Abridgment or expansion of time
10(1)  A composite assessment review board may at any time, with the 
consent of all parties, abridge the time specified in section 7(d).
(2)  Subject to the timelines specified in section 468 of the Act, a 
composite assessment review board may at any time by written order 
expand the time specified in section 8(2)(a), (b) or (c). 
(3)  A time specified in section 8(2)(a), (b) or (c) for disclosing 
evidence or other documents may be abridged with the written consent 
of the persons entitled to the evidence or other documents.
Division 3 
General Procedural Matters
Complaint fees
11(1)  The fees payable by persons wishing to make a complaint or be 
involved as a party in a hearing by an assessment review board are 
those fees set out in Schedule 2.
(2)  If a complainant withdraws a complaint on agreement with the 
assessor to correct any matter or issue under complaint, any complaint 
filing fee must be refunded to the complainant.
Joint jurisdiction
12   If a property is used or designated for multiple purposes in 
circumstances where both a local assessment review board and a 
composite assessment review board have jurisdiction to hear a 
complaint with respect to the property, the complaint must be heard by 
the composite assessment review board.
Decision of assessment review board
13(1)  For the purposes of section 468 of the Act, a decision of an 
assessment review board must include 
	(a)	a brief summary of the matters or issues contained on the 
complaint form,
	(b)	the board's decision in respect of each matter or issue,
	(c)	the reasons for the decision, including any dissenting reasons, 
and
	(d)	any procedural or jurisdictional matters that arose during the 
hearing, and the board's decision in respect of those matters.
(2)  The clerk of composite assessment review board must, within 7 
days of a composite assessment review board rendering a decision, 
provide the Minister with a copy of that decision.
(3)  A municipality must retain a record of all decisions of a local 
assessment review board for at least 5 years.
Record of hearing
14(1)  An assessment review board must make and keep a record of 
each hearing in accordance with subsection (2).
(2)  A record of a hearing must include
	(a)	the complaint form,
	(b)	all documentary evidence filed in the matter,
	(c)	a list of witnesses who gave evidence at the hearing,
	(d)	a transcript or recording of the hearing or, in the absence of a 
transcript or recording, a summary of all testimonial evidence 
given at the hearing,
	(e)	all written arguments presented at the hearing,
	(f)	a written list that is prepared at the end of the hearing that  
identifies those matters or issues from the complaint form 
about which evidence was given or argument was made at 
the hearing, and
	(g)	the decision of the assessment review board referred to in 
section 13.
(3)  If evidence given at a hearing is recorded by means of a 
sound-recording machine, a party to a hearing may request a copy of 
the sound recording or the transcript of the sound recording if the party 
pays for the cost of preparing the copy or transcript.

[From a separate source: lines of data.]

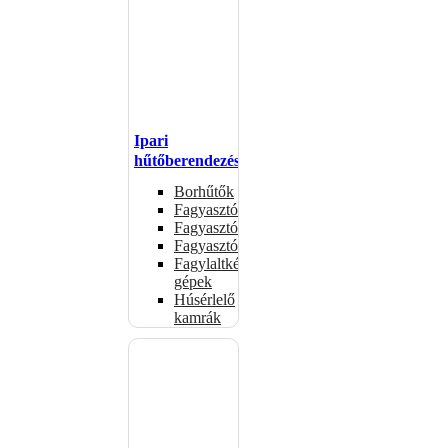
Ipari
hűtőberendezések
Borhűtők
Fagyasztóasztalok
Fagyasztóládák
Fagyasztószekrények
Fagylaltkészítő
gépek
Húsérlelő
kamrák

Postponement or adjournment of hearing
15(1)  Except in exceptional circumstances as determined by an 
assessment review board, an assessment review board may not grant a 
postponement or adjournment of a hearing.
(2)  A request for a postponement or an adjournment must be in 
writing and contain reasons for the postponement or adjournment, as 
the case may be. 
(3)  Subject to the timelines specified in section 468 of the Act, if an 
assessment review board grants a postponement or adjournment of a 
hearing, the assessment review board must schedule the date, time and 
location for the hearing at the time the postponement or adjournment is 
granted.
Personal attendance not required
16(1)  Parties to a hearing before an assessment review board may 
attend the hearing in person or may, instead of attending in person, file 
a written presentation with the clerk of the assessment review board.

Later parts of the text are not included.